HB1295
To Create The Healthcare Cost-sharing Collections Transparency Act.
Last Action (May 5, 2025): Died in House at Sine Die adjournment.
Sponsors
AI-Generated Summary
House Bill 1295, the 'Healthcare Cost-Sharing Collections Transparency Act,' mandates increased reporting and transparency requirements for healthcare insurers operating in Arkansas. The bill requires insurers to file annual financial reports with the Insurance Commissioner detailing assets, liabilities, net premiums, claims paid, claims denied, and price data across various lines of business. Additionally, insurers must provide individual reports to enrollees that itemize premiums, cost-sharing amounts, provider payments, and specific operational expenses such as marketing, administration, and executive compensation.

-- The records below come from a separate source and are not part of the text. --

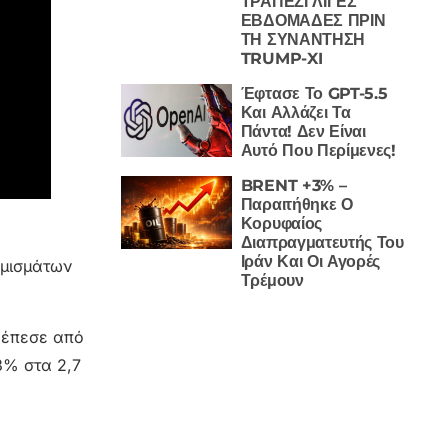
ΤΡΑΠΕΖΙ ΛΙΓΕΣ
ΕΒΔΟΜΑΔΕΣ ΠΡΙΝ
ΤΗ ΣΥΝΑΝΤΗΣΗ
TRUMP-XI
Έφτασε Το GPT-5.5
Και Αλλάζει Τα
Πάντα! Δεν Είναι
Αυτό Που Περίμενες!
BRENT +3% –
Παραιτήθηκε Ο
Κορυφαίος
Διαπραγματευτής Του
Ιράν Και Οι Αγορές
ομισμάτων
Τρέμουν
) έπεσε από
3% στα 2,7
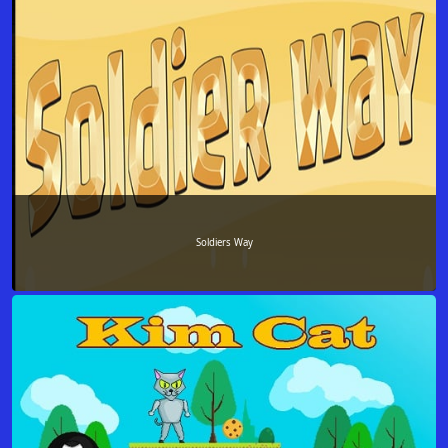
Soldiers Way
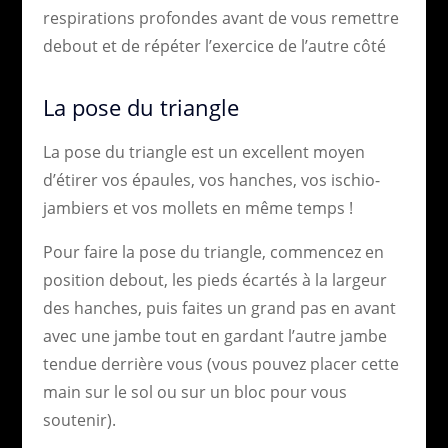
respirations profondes avant de vous remettre
debout et de répéter l’exercice de l’autre côté
La pose du triangle
La pose du triangle est un excellent moyen
d’étirer vos épaules, vos hanches, vos ischio-
jambiers et vos mollets en même temps !
Pour faire la pose du triangle, commencez en
position debout, les pieds écartés à la largeur
des hanches, puis faites un grand pas en avant
avec une jambe tout en gardant l’autre jambe
tendue derrière vous (vous pouvez placer cette
main sur le sol ou sur un bloc pour vous
soutenir).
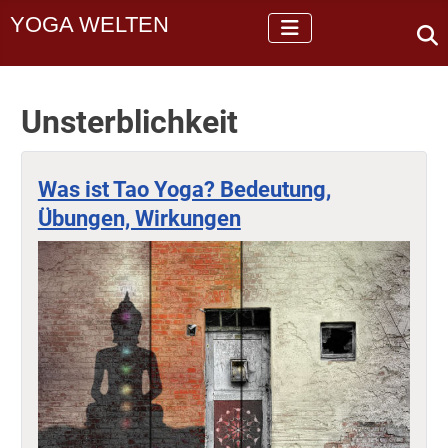
YOGA WELTEN
Unsterblichkeit
Was ist Tao Yoga? Bedeutung,
Übungen, Wirkungen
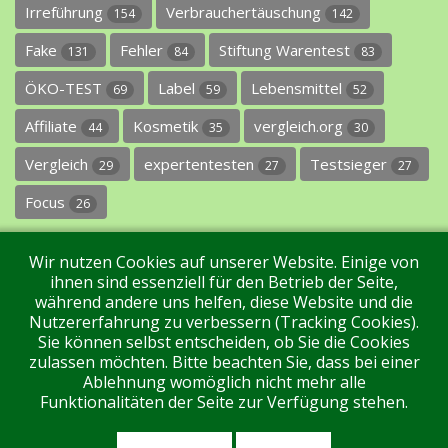
Irreführung
Verbrauchertäuschung
154
142
Fake
Fehler
Stiftung Warentest
131
84
83
ÖKO-TEST
Label
Lebensmittel
69
59
52
Affiliate
Kosmetik
vergleich.org
44
35
30
Vergleich
expertentesten
Testsieger
29
27
27
Focus
26
Wir nutzen Cookies auf unserer Website. Einige von
ihnen sind essenziell für den Betrieb der Seite,
während andere uns helfen, diese Website und die
Nutzererfahrung zu verbessern (Tracking Cookies).
Sie können selbst entscheiden, ob Sie die Cookies
Impressum
Datenschutz
Über uns
Kontakt
zulassen möchten. Bitte beachten Sie, dass bei einer
Ablehnung womöglich nicht mehr alle
Funktionalitäten der Seite zur Verfügung stehen.
Tags
Unterstützen Sie uns!
Login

The bill also introduces new regulatory considerations for the Insurance Commissioner when reviewing proposed increases in premium rates or cost-sharing, specifically factoring in risk-based capital levels and restricted medical loss ratio calculations. Finally, the legislation categorizes violations of these reporting requirements as deceptive acts under the state's Trade Practices Act, subjecting violators to relevant penalties and enforcement actions.
Potential Impact Analysis
Who Might Benefit?
The primary beneficiaries of this bill are healthcare enrollees and policyholders, who would receive detailed, personalized disclosures regarding how their insurance premiums and cost-sharing amounts are being utilized and how their claims are being adjudicated. Additionally, state regulators and legislative committees would benefit from increased access to granular financial data, allowing for greater oversight of insurance company solvency and rate-setting practices. Increased transparency may also assist employers and other entities that provide health benefit plans in better understanding the administrative costs and premium structures of the plans they purchase for their members.
Who Might Suffer?
Healthcare insurers and related entities such as health maintenance organizations, third-party administrators, and prescription benefit management companies would be most negatively impacted, as they would face increased administrative burdens and costs associated with collecting, organizing, and reporting this extensive financial and operational data. These entities may also face heightened regulatory scrutiny and potential legal consequences under the Trade Practices Act if their reporting or premium-setting practices are found to be non-compliant. Furthermore, the stricter criteria for justifying premium increases could potentially limit their financial flexibility or profitability in the Arkansas market.